Margaret TeSelle Fries – Early Remembrances

Early Remembrances

[Note: Margaret TeSelle Fries wrote these notes in 1995, possibly. This is a typed version of her handwritten pages. -Jackie Tamas]

3 yrs [age; about 1913] -The men came in from the field for their noon meal. I was standing barefoot on the front porch and said “Oo(you) go back to field * dinner ain’t near ready yet.”

6 years [about 1916] -Learned to knit. The war was on and we knitted squares for the blankets for the soldiers. I could knit as fast as any other girl and made more squares.

6 years -Made a patchwork dress for my doll -Mother proudly showed it to people that embarrassed me.

Mother made all our dresses so I learned to use the sewing machine early. Also learned to play the piano from her.

Learned to milk the cows. We usually had about 22 milking cows and we separated the cream which was picked [up] in large cream cans each week by a man who took it to Hotchkiss to a creamery to make butter. Our milk we fed to the calves and hogs and drank ourselves. (We also had chickens for eggs and meat.)

During the great “flu” epidemic [1918] everyone except my father and me had the “flu”. Eugene was so sick he was delirious. Dad and I milked those 22 cows -me only five or six -because I was so young and I tired quickly (poor dad) that was twice daily for several days.

Many times I rode with Dad to Hotchkiss on a wagon for supplies. It gave me a chance to peruse the general merchandise store. Dad must have given me a little money to spend because I occasionally made minor purchases. Once I bought gingham pink & white check print and a little white organdy and made a dress for my_self. I don’t remember much about the bodice -but the skirt was gathered with an organdy insert all the way around. On the organdy I appliqued squares of the gingham placed in a diamond pattern around the skirt. I won a prize at the County Fair with that dress. Those trips to Hotchkiss usually took a whole day -a long monotonous trip over prairie with prairie dogs scampering into their holes. The few scarce animals including a rabbit occasionally and sage brush is about all that broke the monotony until we drove through Red(?)* Canyon where the roads were rather rough because of rocks which rolled onto them from above. There was a vegetable farm with a house and a few out buildings at the bottom and a river — actually only a stream. We seldom arrived home until almost dark. If it did turn dark we relied on the horses to follow the road.

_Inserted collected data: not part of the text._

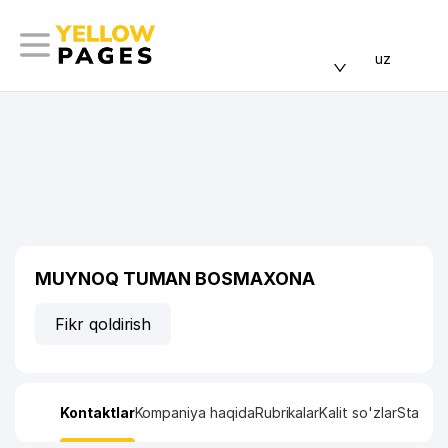
uz
MUYNOQ TUMAN BOSMAXONA
Fikr qoldirish
Kontaktlar
Kompaniya haqida
Rubrikalar
Kalit so'zlar
Statisti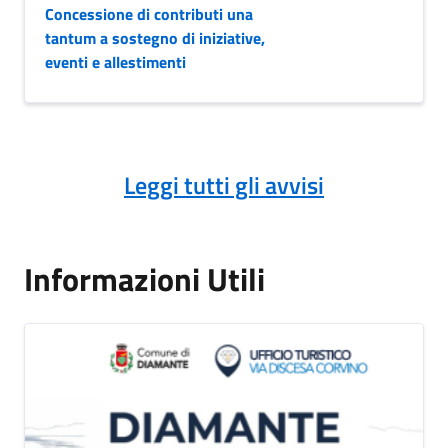
Concessione di contributi una
tantum a sostegno di iniziative,
eventi e allestimenti
Leggi tutti gli avvisi
Informazioni Utili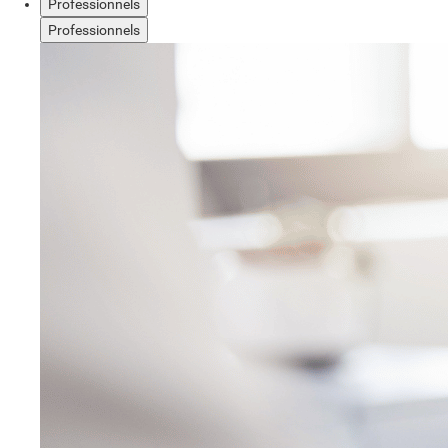
Professionnels
Professionnels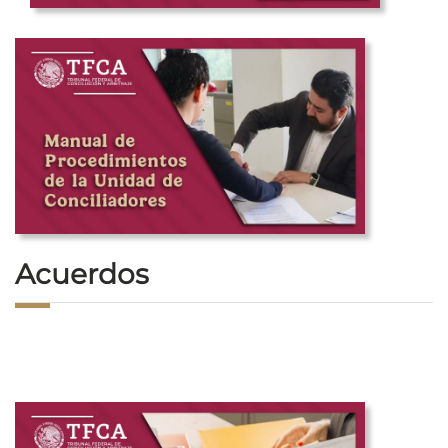
Acuerdos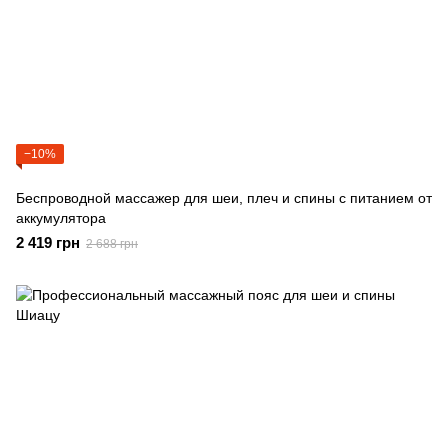
−10%
Беспроводной массажер для шеи, плеч и спины с питанием от
аккумулятора
2 419 грн
2 688 грн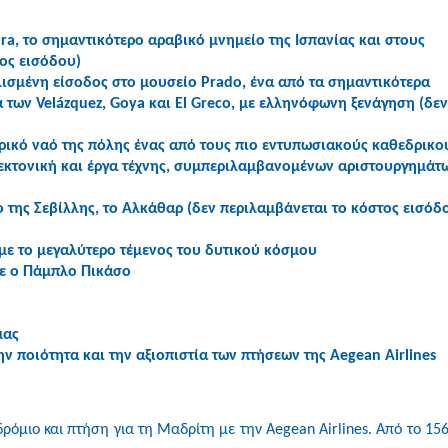
a, το σημαντικότερο αραβικό μνημείο της Ισπανίας και στους
τος εισόδου)
ισμένη είσοδος στο μουσείο Prado, ένα από τα σημαντικότερα
 των Velázquez, Goya και El Greco, με ελληνόφωνη ξενάγηση (δεν
ρικό ναό της πόλης ένας από τους πιο εντυπωσιακούς καθεδρικο
τεκτονική και έργα τέχνης, συμπεριλαμβανομένων αριστουργημάτ
της Σεβίλλης, το Αλκάθαρ (δεν περιλαμβάνεται το κόστος εισόδ
ε το μεγαλύτερο τέμενος του δυτικού κόσμου
ε ο Πάμπλο Πικάσο
μας
 ποιότητα και την αξιοπιστία των πτήσεων της Aegean Airlines
όμιο και πτήση για τη Μαδρίτη με την Aegean Airlines. Από το 156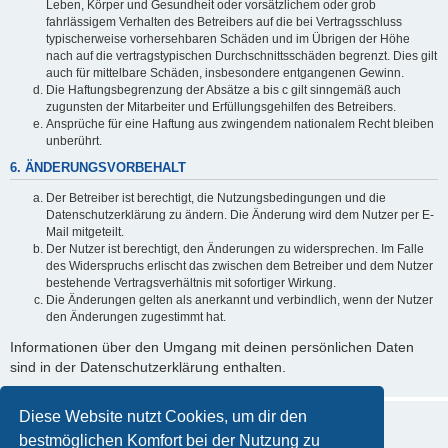
Leben, Körper und Gesundheit oder vorsätzlichem oder grob
fahrlässigem Verhalten des Betreibers auf die bei Vertragsschluss
typischerweise vorhersehbaren Schäden und im Übrigen der Höhe
nach auf die vertragstypischen Durchschnittsschäden begrenzt. Dies gilt
auch für mittelbare Schäden, insbesondere entgangenen Gewinn.
Die Haftungsbegrenzung der Absätze a bis c gilt sinngemäß auch
zugunsten der Mitarbeiter und Erfüllungsgehilfen des Betreibers.
Ansprüche für eine Haftung aus zwingendem nationalem Recht bleiben
unberührt.
6. ÄNDERUNGSVORBEHALT
Der Betreiber ist berechtigt, die Nutzungsbedingungen und die
Datenschutzerklärung zu ändern. Die Änderung wird dem Nutzer per E-
Mail mitgeteilt.
Der Nutzer ist berechtigt, den Änderungen zu widersprechen. Im Falle
des Widerspruchs erlischt das zwischen dem Betreiber und dem Nutzer
bestehende Vertragsverhältnis mit sofortiger Wirkung.
Die Änderungen gelten als anerkannt und verbindlich, wenn der Nutzer
den Änderungen zugestimmt hat.
Informationen über den Umgang mit deinen persönlichen Daten
sind in der Datenschutzerklärung enthalten.
Diese Website nutzt Cookies, um dir den
bestmöglichen Komfort bei der Nutzung zu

Our first automobile a Ford we bought when I was 5 yrs. Old. The family went to Nebraska to visit relatives and we bought the car and drove it home -over mountain pass roads. We didn’t have our car long before our neighbor a young man bought a green Chevrolet. Our Ford being black we often quipped that the Chevy was green so it could hide in the grass while the Ford went by.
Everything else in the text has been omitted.